Using multiple regression models, a predictive forecasting model may be developed which allows users to input data into the model, and develop specific forecasts for different categories of products purchased from overseas suppliers. This type of model can also be used to adjust company revenue and budget growth estimates – and can effectively be used to either curb or expand budgeted growth estimates based on these economic forecasting models.

  1. Incident prediction and workflow management systems will replace supplier risk monitoring on major projects and indirect areas

Incident prediction means understanding what issues are on the horizon, not just your understanding of current risks. To ensure monitoring of current workflow systems, real-time systems will be needed to collect worker feedback from those that are closest to the action.

We will also see the growth of forums for cross-industry collaboration to identify better practices, shared insights, and an opportunity to drive an orthodox approach to what are emerging as very large and complex risks in the global supply chain.

Constant research is needed to capture social media, ‘big data’, qualitative reporting insights, and other non-traditional data to enable predictive insight, and build a shared source of reality for factory and/or supply chain risk.

New insights are needed into risk mitigation practices that go beyond simply avoiding risky production locations when a decision is required, but instead drive better informed business decisions and improved community impacts for sustainable supply.

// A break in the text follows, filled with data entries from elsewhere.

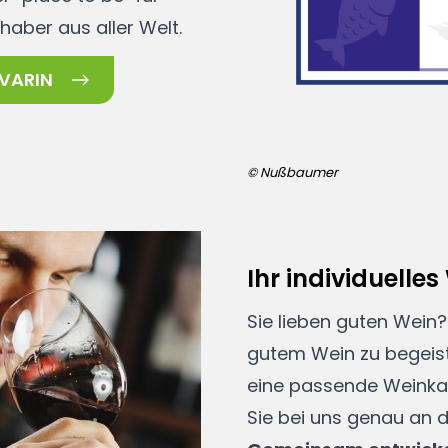
haber aus aller Welt.
VARIN
© Nußbaumer
Ihr individuelle
Sie lieben guten Wein? 
gutem Wein zu begeist
eine passende Weinka
Sie bei uns genau an d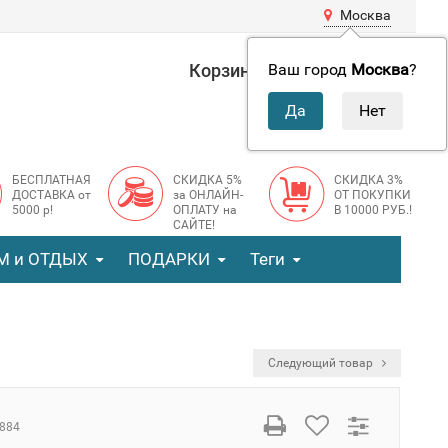
Москва
Корзина
0 руб.
Ваш город
Москва
?
0
БЕСПЛАТНАЯ
СКИДКА 5%
СКИДКА 3%
ДОСТАВКА от
за ОНЛАЙН-
ОТ ПОКУПКИ
5000 р!
ОПЛАТУ на
В 10000 РУБ.!
САЙТЕ!
М и ОТДЫХ
ПОДАРКИ
Теги
Следующий товар
884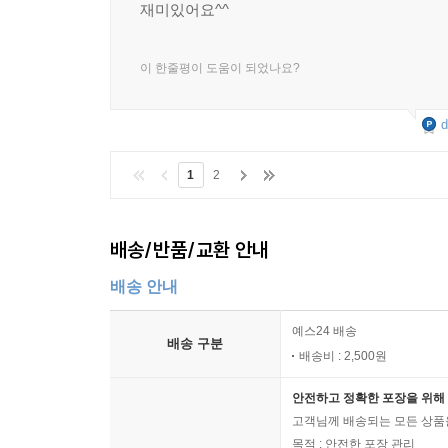
재미있어요^^
이 한줄평이 도움이 되었나요?
d
1
2
배송/반품/교환 안내
배송 안내
예스24 배송
배송 구분
배송비 : 2,500원
안전하고 정확한 포장을 위해 
고객님께 배송되는 모든 상품을
목적 : 안전한 포장 관리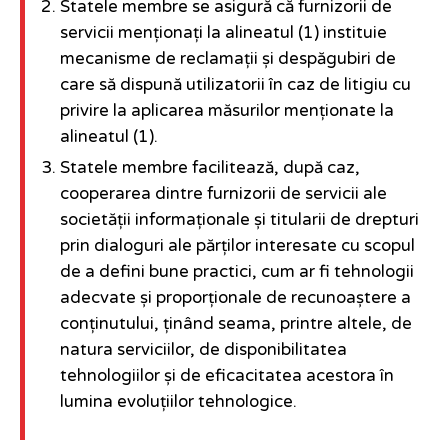
Statele membre se asigură că furnizorii de
servicii menționați la alineatul (1) instituie
mecanisme de reclamații și despăgubiri de
care să dispună utilizatorii în caz de litigiu cu
privire la aplicarea măsurilor menționate la
alineatul (1).
Statele membre facilitează, după caz,
cooperarea dintre furnizorii de servicii ale
societății informaționale și titularii de drepturi
prin dialoguri ale părților interesate cu scopul
de a defini bune practici, cum ar fi tehnologii
adecvate și proporționale de recunoaștere a
conținutului, ținând seama, printre altele, de
natura serviciilor, de disponibilitatea
tehnologiilor și de eficacitatea acestora în
lumina evoluțiilor tehnologice.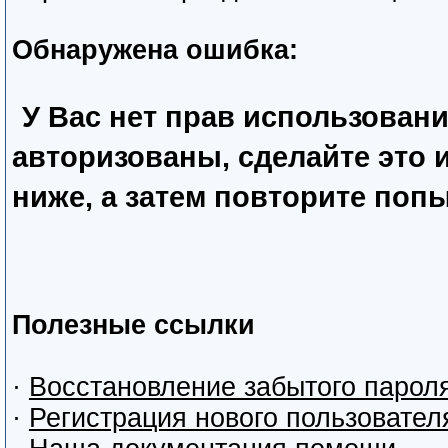
Обнаружена ошибка:
У Вас нет прав использован
авторизованы, сделайте это
ниже, а затем повторите попы
Полезные ссылки
·
Восстановление забытого парол
·
Регистрация нового пользовател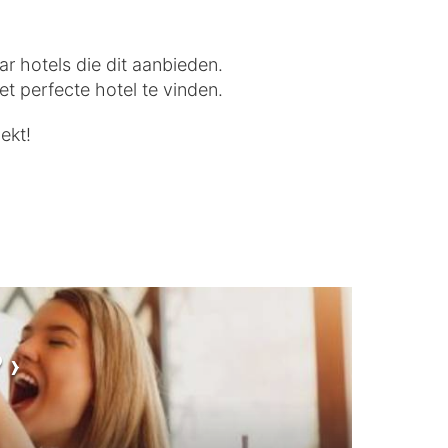
ar hotels die dit aanbieden.
t perfecte hotel te vinden.
ekt!
?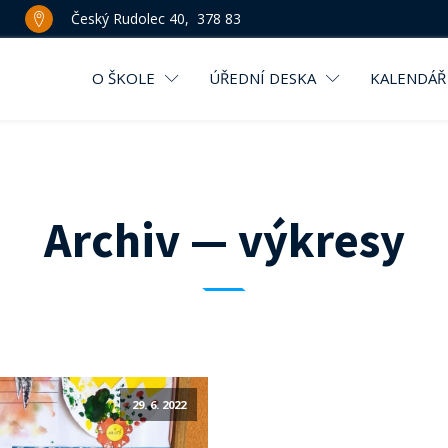
Český Rudolec 40, 378 83
O ŠKOLE
ÚŘEDNÍ DESKA
KALENDÁŘ
Archiv — výkresy
29. 6. 2022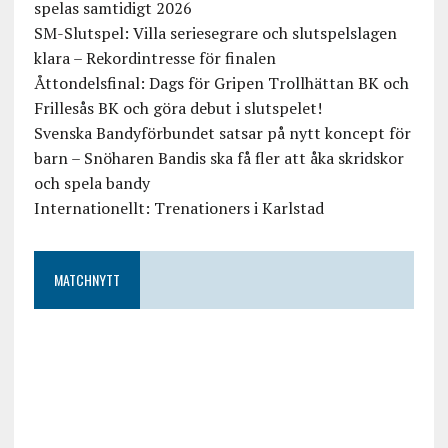
spelas samtidigt 2026
SM-Slutspel: Villa seriesegrare och slutspelslagen
klara – Rekordintresse för finalen
Åttondelsfinal: Dags för Gripen Trollhättan BK och
Frillesås BK och göra debut i slutspelet!
Svenska Bandyförbundet satsar på nytt koncept för
barn – Snöharen Bandis ska få fler att åka skridskor
och spela bandy
Internationellt: Trenationers i Karlstad
MATCHNYTT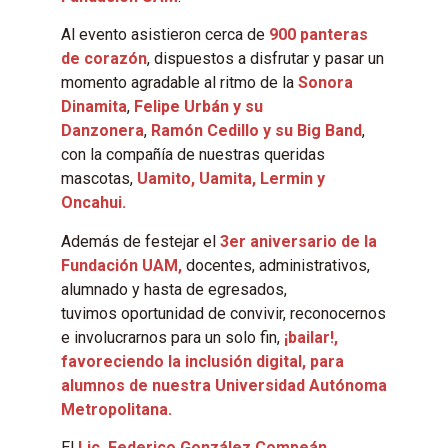
Al evento asistieron cerca de
900 panteras
de corazón
, dispuestos a disfrutar y pasar un
momento agradable al ritmo de la
Sonora
Dinamita
,
Felipe Urbán y su
Danzonera
,
Ramón Cedillo y su Big Band
,
con la compañía de nuestras queridas
mascotas,
Uamito, Uamita, Lermin y
Oncahui.
Además de festejar el
3er aniversario de la
Fundación UAM,
docentes, administrativos,
alumnado y hasta de egresados,
tuvimos oportunidad de convivir, reconocernos
e involucrarnos para un solo fin,
¡bailar!,
favoreciendo la inclusión digital, para
alumnos de nuestra Universidad Autónoma
Metropolitana.
El
Lic. Federico González Compeán
,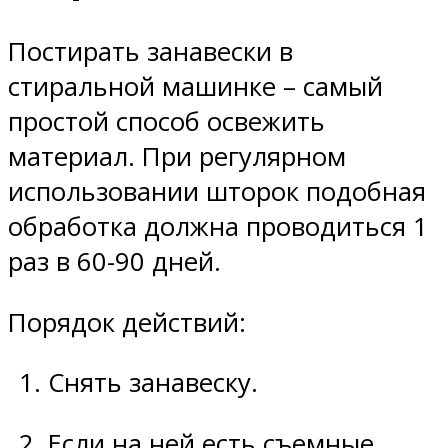
Постирать занавески в
стиральной машинке – самый
простой способ освежить
материал. При регулярном
использовании шторок подобная
обработка должна проводиться 1
раз в 60-90 дней.
Порядок действий:
Снять занавеску.
Если на ней есть съемные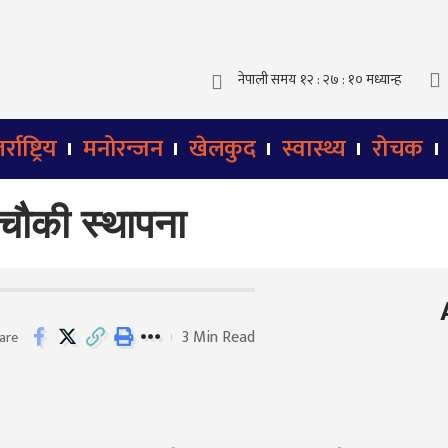
्राष्ट्रिय
मनोरन्जन
खेलकुद
स्वास्थ्य
रोचक
 चौकी स्थापना
3 Min Read
are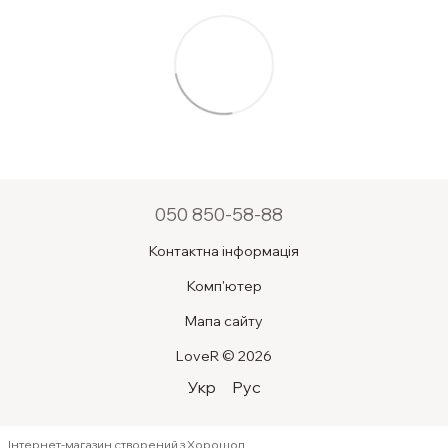
050 850-58-88
Контактна інформація
Комп'ютер
Мапа сайту
LoveR © 2026
Укр
Рус
Інтернет-магазин створений з Хорошоп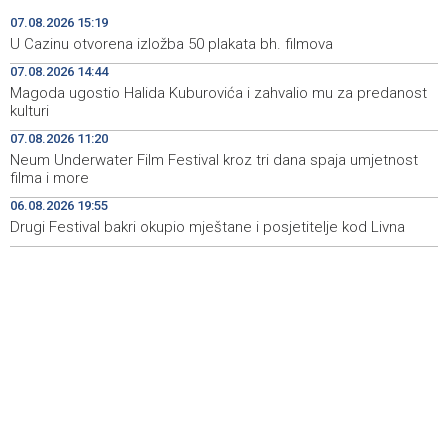
Oko 150 izlagača stiže u Gradačac na 53. Međunarodni
15:46
07.08.2026 15:19
sajam šljive
U Cazinu otvorena izložba 50 plakata bh. filmova
07.08.2026 14:44
Španija postavila ultimatum Italiji da ukine granične
15:44
kontrole
Magoda ugostio Halida Kuburovića i zahvalio mu za predanost
kulturi
Goražde residents protest over repeated water
15:42
07.08.2026 11:20
outages
Neum Underwater Film Festival kroz tri dana spaja umjetnost
filma i more
Dani dijaspore Travnik 2026: Održan susret
15:31
gospodarstvenika
06.08.2026 19:55
Drugi Festival bakri okupio mještane i posjetitelje kod Livna
Priopćenje za javnost Naše stranke Mostar
15:27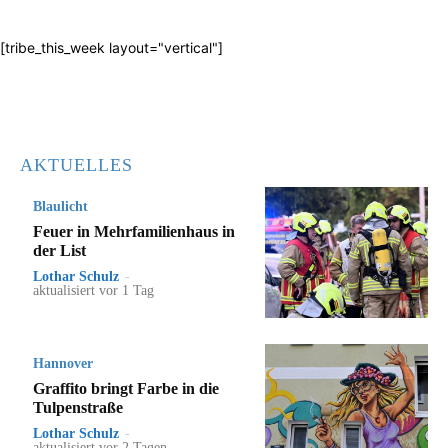
[tribe_this_week layout="vertical"]
AKTUELLES
Blaulicht
Feuer in Mehrfamilienhaus in
der List
Lothar Schulz
-
aktualisiert vor 1 Tag
Hannover
Graffito bringt Farbe in die
Tulpenstraße
Lothar Schulz
-
aktualisiert vor 2 Tagen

  1. Corporate Social Responsibility (diversity, environment, labour and human rights) will become an integral part of the sourcing and risk management process

Organisations will focus on creating centres of excellence tasked with creating indices that can provide a quantitative and visual representation of the supply disruption risks that exist in the (global) supply chain, as well as the related financial cost impacts associated with these issues.

These indices should be proactive in nature, and provide an early warning system as well as an estimate of potential financial impact of diversity, environmental, and human labour rights violations to procurement.

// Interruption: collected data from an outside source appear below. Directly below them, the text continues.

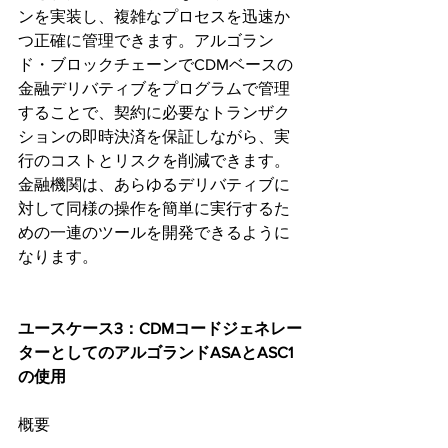
ンを実装し、複雑なプロセスを迅速か
つ正確に管理できます。アルゴラン
ド・ブロックチェーンでCDMベースの
金融デリバティブをプログラムで管理
することで、契約に必要なトランザク
ションの即時決済を保証しながら、実
行のコストとリスクを削減できます。
金融機関は、あらゆるデリバティブに
対して同様の操作を簡単に実行するた
めの一連のツールを開発できるように
なります。
ユースケース3：CDMコードジェネレー
ターとしてのアルゴランドASAとASC1
の使用
概要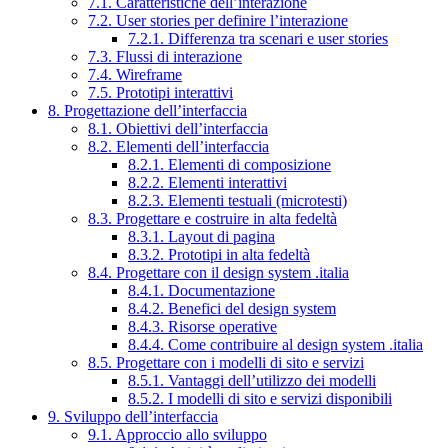
7.1. Caratteristiche dell’interazione
7.2. User stories per definire l’interazione
7.2.1. Differenza tra scenari e user stories
7.3. Flussi di interazione
7.4. Wireframe
7.5. Prototipi interattivi
8. Progettazione dell’interfaccia
8.1. Obiettivi dell’interfaccia
8.2. Elementi dell’interfaccia
8.2.1. Elementi di composizione
8.2.2. Elementi interattivi
8.2.3. Elementi testuali (microtesti)
8.3. Progettare e costruire in alta fedeltà
8.3.1. Layout di pagina
8.3.2. Prototipi in alta fedeltà
8.4. Progettare con il design system .italia
8.4.1. Documentazione
8.4.2. Benefici del design system
8.4.3. Risorse operative
8.4.4. Come contribuire al design system .italia
8.5. Progettare con i modelli di sito e servizi
8.5.1. Vantaggi dell’utilizzo dei modelli
8.5.2. I modelli di sito e servizi disponibili
9. Sviluppo dell’interfaccia
9.1. Approccio allo sviluppo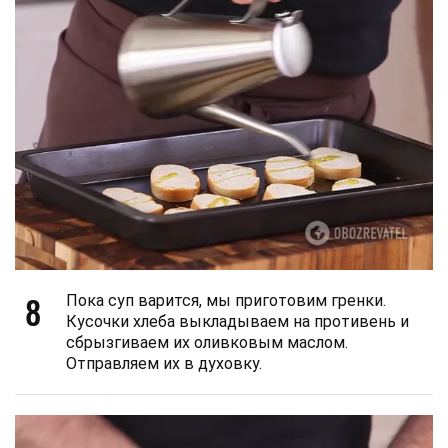
8
Пока суп варится, мы приготовим гренки.
Кусочки хлеба выкладываем на противень и
сбрызгиваем их оливковым маслом.
Отправляем их в духовку.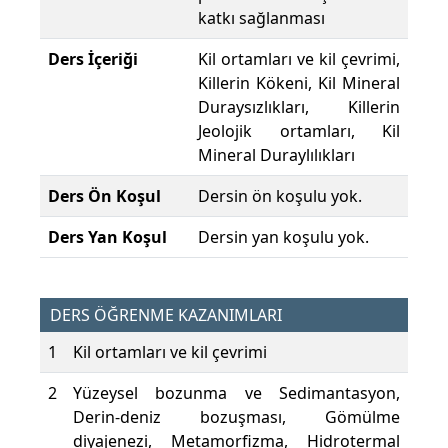
katkı sağlanması
Ders İçeriği
Kil ortamları ve kil çevrimi,
Killerin Kökeni, Kil Mineral
Duraysızlıkları, Killerin
Jeolojik ortamları, Kil
Mineral Duraylılıkları
Ders Ön Koşul
Dersin ön koşulu yok.
Ders Yan Koşul
Dersin yan koşulu yok.
DERS ÖĞRENME KAZANIMLARI
1
Kil ortamları ve kil çevrimi
2
Yüzeysel bozunma ve Sedimantasyon,
Derin-deniz bozuşması, Gömülme
diyajenezi, Metamorfizma, Hidrotermal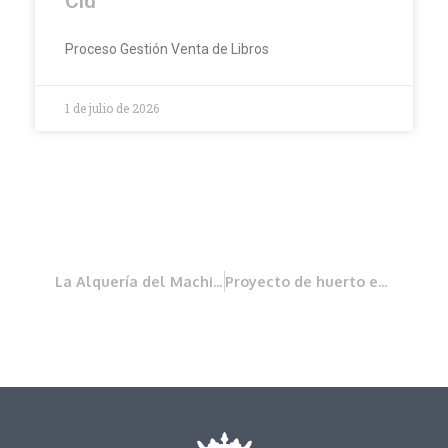
Cid
Proceso Gestión Venta de Libros
1 de julio de 2026
La Alquería del Machistre
Proyecto de huerto escolar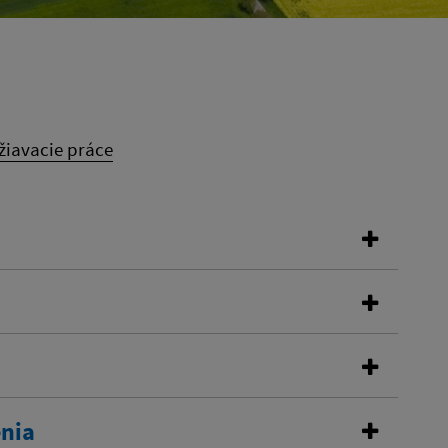
žiavacie práce
enia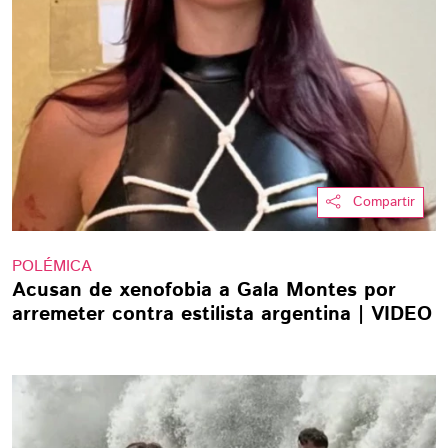
Compartir
POLÉMICA
Acusan de xenofobia a Gala Montes por
arremeter contra estilista argentina | VIDEO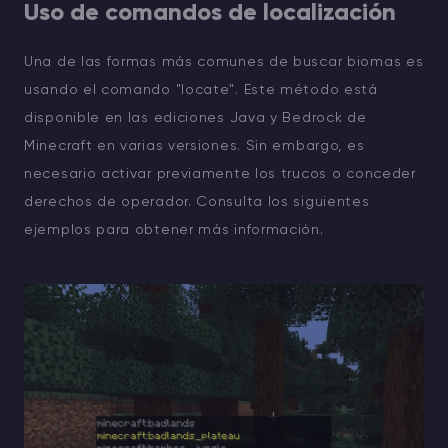
Uso de comandos de localización
Una de las formas más comunes de buscar biomas es
usando el comando "locate". Este método está
disponible en las ediciones Java y Bedrock de
Minecraft en varias versiones. Sin embargo, es
necesario activar previamente los trucos o conceder
derechos de operador. Consulta los siguientes
ejemplos para obtener más información.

These centres of excellence should have the appetite to go beyond the mitigation of risk; and provide early warnings and a dashboard that can be used to alert management and serve as an alarm of possible threats to the supply chain.

  1. Organisations will build stronger modelling capabilities to plan and manage future supply chain talent requirements

The attraction of talent is the key to procurement organisations, yet most organisations don’t think of talent as a critical input. Organisations are finding a critical shortage of talent for many of the roles they are seeking. Talent attraction, deployment and retention should be part of building a procurement transformation initiative, and not an after-thought. In addition, organisations should also consider retention rates for employees.

  1. Post-Award Contract Management will become the best source of sustainable cost reduction

Our existing systems and ways of gathering data and information are adequate for category management or process – the pre-award work. You can tell what is happening in terms of how much you spend in this category, what business unit level spending you have, what you are buying, and you derive information to do strategy work and enough consumption information to negotiate volume tenders around the world.

But eventually the chickens come home to roost. It is the apocryphal moment when you see that your past assumptions and estimates evaporate with the stark realisation that 80%+ of your opportunity for continuous improvement exists –in the brownfield post-award stuff.

The opportunity to drive post-award contract management will grow and the ability to operate with intelligence regarding it will be critical.